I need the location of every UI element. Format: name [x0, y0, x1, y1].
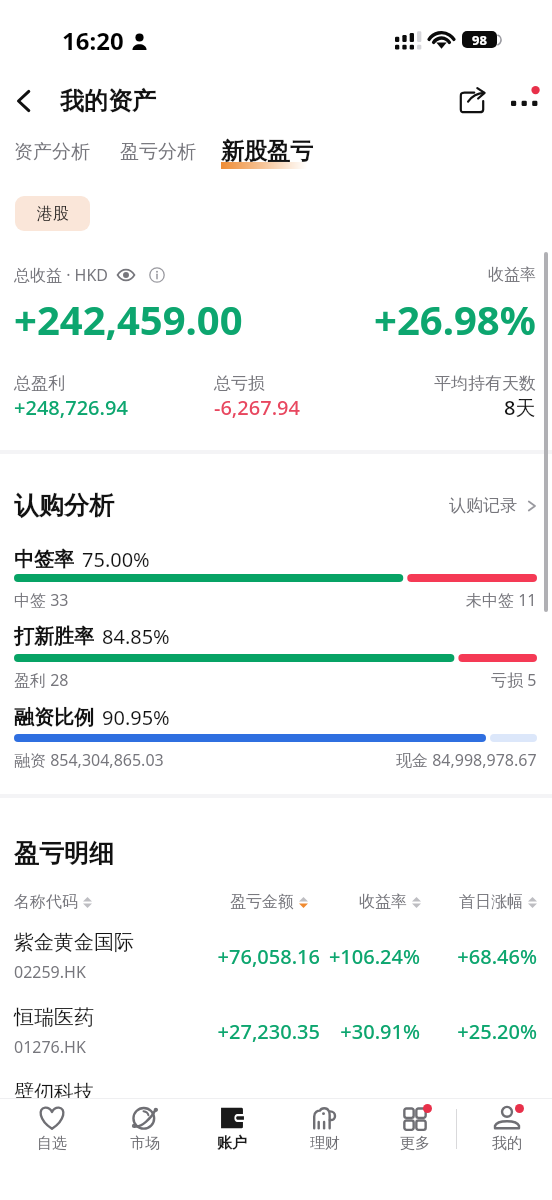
- button[interactable]: 自选: [12, 1098, 92, 1153]
- staticText: +76,058.16: [192, 943, 320, 970]
- staticText: 总收益 · HKD: [14, 264, 109, 286]
- staticText: +106.24%: [320, 943, 420, 970]
- staticText: 02252.HK: [14, 1111, 86, 1133]
- staticText: 融资 854,304,865.03: [14, 749, 164, 771]
- staticText: +30.91%: [320, 1018, 420, 1045]
- button[interactable]: 新股盈亏: [221, 137, 313, 168]
- staticText: 总盈利: [14, 373, 65, 394]
- button[interactable]: 收益率: [308, 892, 421, 912]
- staticText: 紫金黄金国际: [14, 930, 134, 955]
- staticText: 融资比例: [14, 705, 94, 730]
- staticText: 恒瑞医药: [14, 1005, 94, 1030]
- staticText: +248,726.94: [14, 394, 128, 421]
- staticText: 亏损 5: [491, 669, 537, 691]
- button[interactable]: Info: [149, 267, 165, 283]
- staticText: 认购分析: [14, 490, 114, 521]
- staticText: 我的资产: [60, 86, 156, 116]
- staticText: 90.95%: [102, 704, 170, 731]
- staticText: 收益率: [488, 265, 536, 285]
- staticText: 我的: [492, 1134, 522, 1153]
- button[interactable]: 紫金黄金国际: [0, 919, 552, 994]
- staticText: 中签率: [14, 547, 74, 572]
- button[interactable]: 恒瑞医药: [0, 994, 552, 1069]
- staticText: +24,688.00: [192, 1093, 320, 1120]
- staticText: 资产分析: [14, 140, 90, 164]
- button[interactable]: 壁仞科技: [0, 1069, 552, 1144]
- button[interactable]: 首日涨幅: [421, 892, 537, 912]
- staticText: +18.35%: [320, 1093, 420, 1120]
- staticText: -6,267.94: [214, 394, 300, 421]
- staticText: +27,230.35: [192, 1018, 320, 1045]
- button[interactable]: 盈亏分析: [120, 134, 196, 170]
- staticText: 港股: [37, 204, 69, 224]
- staticText: +26.98%: [374, 292, 536, 346]
- staticText: 新股盈亏: [221, 137, 313, 166]
- staticText: +68.46%: [420, 943, 537, 970]
- button[interactable]: 盈亏金额: [184, 892, 308, 912]
- button[interactable]: 更多: [375, 1098, 455, 1153]
- button[interactable]: 资产分析: [14, 134, 90, 170]
- button[interactable]: 认购记录: [449, 495, 537, 516]
- staticText: 盈亏明细: [14, 838, 114, 869]
- staticText: 更多: [400, 1134, 430, 1153]
- staticText: 总亏损: [214, 373, 265, 394]
- button[interactable]: 名称代码: [14, 892, 184, 912]
- button[interactable]: More options: [500, 77, 548, 125]
- staticText: 自选: [37, 1134, 67, 1153]
- staticText: 理财: [310, 1134, 340, 1153]
- button[interactable]: 港股: [15, 196, 90, 231]
- staticText: 中签 33: [14, 589, 69, 611]
- button[interactable]: Share: [448, 77, 496, 125]
- button[interactable]: Back: [0, 77, 48, 125]
- staticText: 01276.HK: [14, 1036, 86, 1058]
- staticText: 未中签 11: [466, 589, 537, 611]
- button[interactable]: 我的: [467, 1098, 547, 1153]
- staticText: 盈亏分析: [120, 140, 196, 164]
- staticText: 壁仞科技: [14, 1080, 94, 1105]
- button[interactable]: 理财: [285, 1098, 365, 1153]
- button[interactable]: 市场: [105, 1098, 185, 1153]
- staticText: 盈亏金额: [230, 892, 294, 912]
- staticText: 16:20: [62, 24, 124, 57]
- staticText: 认购记录: [449, 495, 517, 516]
- staticText: 名称代码: [14, 892, 78, 912]
- staticText: 收益率: [359, 892, 407, 912]
- staticText: 75.00%: [82, 546, 150, 573]
- staticText: 平均持有天数: [434, 373, 536, 394]
- staticText: 盈利 28: [14, 669, 69, 691]
- staticText: +12.10%: [420, 1093, 537, 1120]
- staticText: 98: [472, 31, 487, 48]
- staticText: 首日涨幅: [459, 892, 523, 912]
- staticText: 账户: [217, 1134, 247, 1153]
- staticText: 8天: [504, 394, 536, 421]
- staticText: 打新胜率: [14, 624, 94, 649]
- button[interactable]: 账户: [192, 1098, 272, 1153]
- staticText: 02259.HK: [14, 961, 86, 983]
- staticText: 84.85%: [102, 623, 170, 650]
- button[interactable]: Toggle visibility: [117, 266, 135, 284]
- staticText: +242,459.00: [14, 292, 243, 346]
- staticText: +25.20%: [420, 1018, 537, 1045]
- staticText: 现金 84,998,978.67: [396, 749, 537, 771]
- staticText: 市场: [130, 1134, 160, 1153]
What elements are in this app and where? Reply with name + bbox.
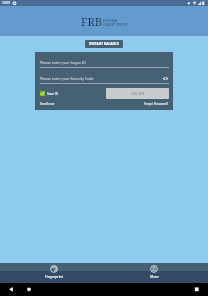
- other: Show security code: [162, 76, 169, 81]
- staticText: 13:07: [2, 1, 11, 5]
- staticText: CREDIT UNION: [103, 23, 128, 27]
- button[interactable]: INSTANT BALANCE: [85, 40, 123, 48]
- staticText: Save ID: [47, 92, 59, 96]
- button[interactable]: Save ID: [40, 91, 59, 96]
- staticText: Please enter your Logon ID: [40, 60, 86, 65]
- staticText: FEDERAL: [103, 19, 119, 23]
- button[interactable]: Forgot Password?: [144, 102, 169, 106]
- staticText: FRB: [81, 14, 102, 29]
- staticText: Please enter your Security Code: [40, 76, 94, 81]
- button[interactable]: More: [104, 263, 204, 283]
- button[interactable]: Enroll now: [40, 102, 55, 106]
- button[interactable]: Fingerprint: [4, 263, 104, 283]
- staticText: INSTANT BALANCE: [89, 42, 120, 46]
- staticText: More: [150, 274, 159, 279]
- button[interactable]: LOG ON: [106, 88, 169, 99]
- staticText: LOG ON: [131, 92, 144, 96]
- staticText: Fingerprint: [45, 274, 63, 279]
== == ==
Wherever a line of the data above contains "BALANCE", copy that line.

**WRITTEN SOLUTION**
- button[interactable]: INSTANT BALANCE: [85, 40, 123, 48]
- staticText: INSTANT BALANCE: [89, 42, 120, 46]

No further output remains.